• Your goal: A word-for-word copy of the records below is needed, without the images.

-- Information shown follows --

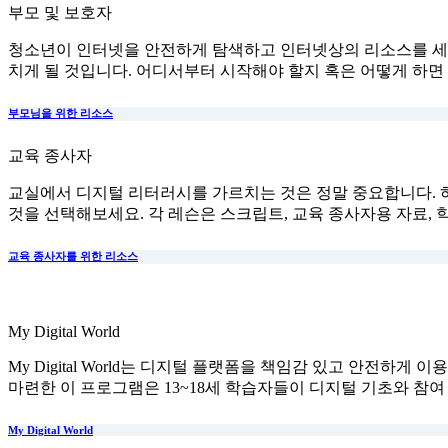
부모 및 보호자
청소년이 인터넷을 안전하게 탐색하고 인터넷상의 리소스를 세상
치게 될 것입니다. 어디서부터 시작해야 할지 혹은 어떻게 하면
부모님을 위한 리소스
교육 종사자
교실에서 디지털 리터러시를 가르치는 것은 정말 중요합니다. 
것을 선택해보세요. 각 레슨은 스크립트, 교육 종사자용 자료, 
교육 종사자를 위한 리소스
My Digital World
My Digital World는 디지털 플랫폼을 책임감 있고 안전
마련한 이 프로그램은 13~18세 학습자들이 디지털 기초와 참
My Digital World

-- Information shown concluded --

• Task solution:
부모 및 보호자
청소년이 인터넷을 안전하게 탐색하고 인터넷상의 리소스를 세상
치게 될 것입니다. 어디서부터 시작해야 할지 혹은 어떻게 하면
부모님을 위한 리소스
교육 종사자
교실에서 디지털 리터러시를 가르치는 것은 정말 중요합니다. 
것을 선택해보세요. 각 레슨은 스크립트, 교육 종사자용 자료, 
교육 종사자를 위한 리소스
My Digital World
My Digital World는 디지털 플랫폼을 책임감 있고 안전
마련한 이 프로그램은 13~18세 학습자들이 디지털 기초와 참
My Digital World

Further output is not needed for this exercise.